Les élus se pressèrent à leurs bancs. Quelques-uns avaient bu pour mieux soutenir le choc.

Cette inoubliable séance, la « Journée de l’Accusateur », se passa en pleine lumière ; elle fait contraste avec l’obscure « Journée du baron de Reinach », qui fut la mort de Polonius : un rat qu’on tue derrière le rideau.

Les hommes de service, pour mieux voir leurs maîtres dans la honte, augmentèrent la puissance du plafond lumineux quand Jules Delahaye gravit la tribune. Il était blême, avec ses lèvres retroussées qui laissaient voir par éclairs le luisant des dents comme des crocs.
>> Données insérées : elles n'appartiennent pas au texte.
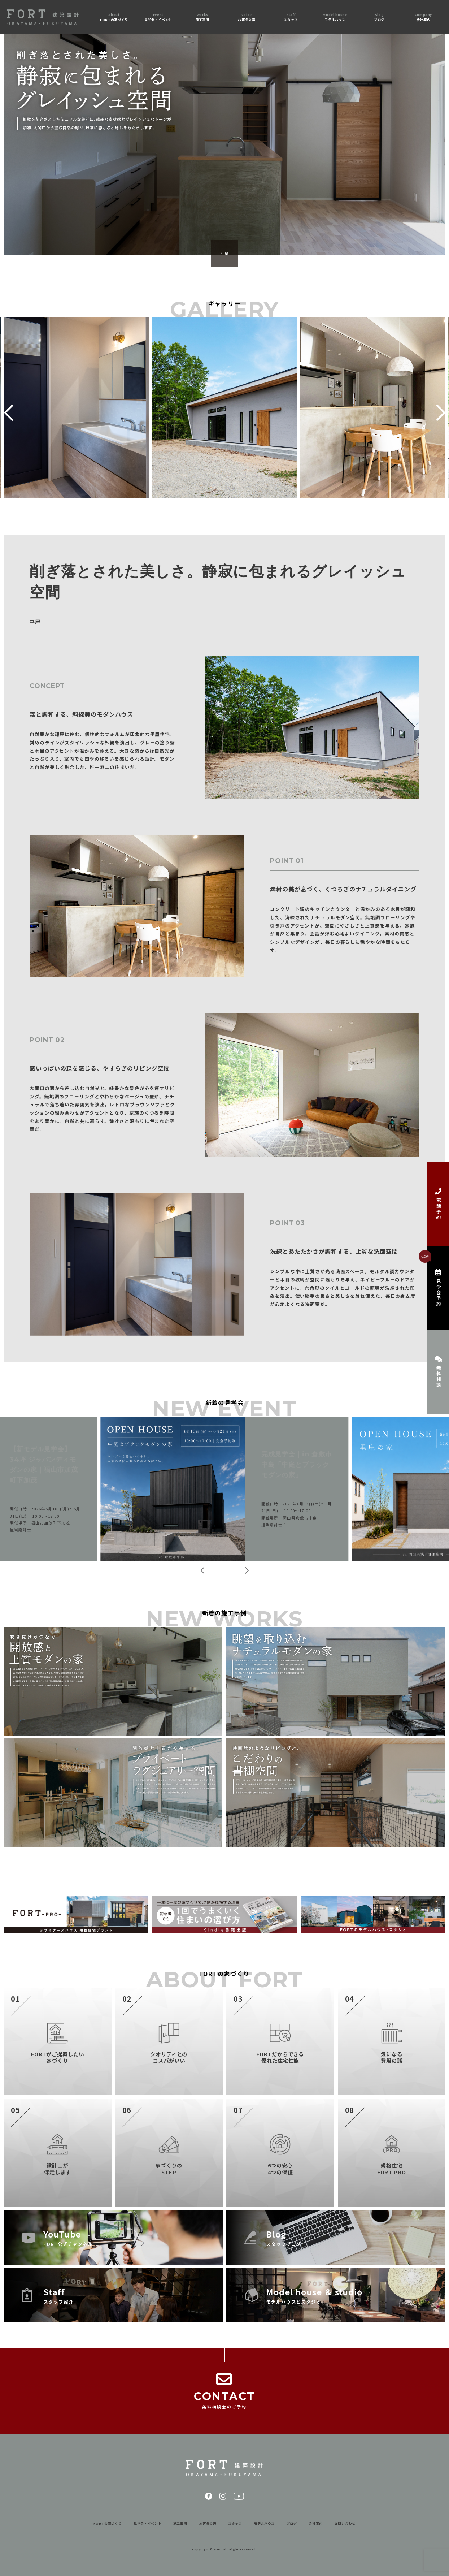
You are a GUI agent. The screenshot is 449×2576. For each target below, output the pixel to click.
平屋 (224, 253)
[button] (8, 413)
De la façon dont il débuta : « J’apporte ici mon honneur ou le vôtre », chacun comprit, comme sur le terrain, quand le directeur du combat dit : « Allez », que c’était l’instant de lutter sans ménagement ni distraction.

Sur les bancs étroits et serrés, les parlementaires avertissaient déjà de la bagarre tragique où nous vîmes les uns, de figures verdâtres, anéantis ; d’autres prêts à bondir, si leurs noms éclataient ; d’autres encore empoisonnés soudain d’une bile dangereuse ; quelques-uns, éperdus de vengeance contentée.

Cette infernale chaudière fit la force de Jules Delahaye. Il devait s’évanouir ou se griser de ces vapeurs. Ce désarroi de l’assemblée lui révéla que sa mission passait en grandeur ses plus hautes espérances. Il crut libérer de cette tourbe son pays.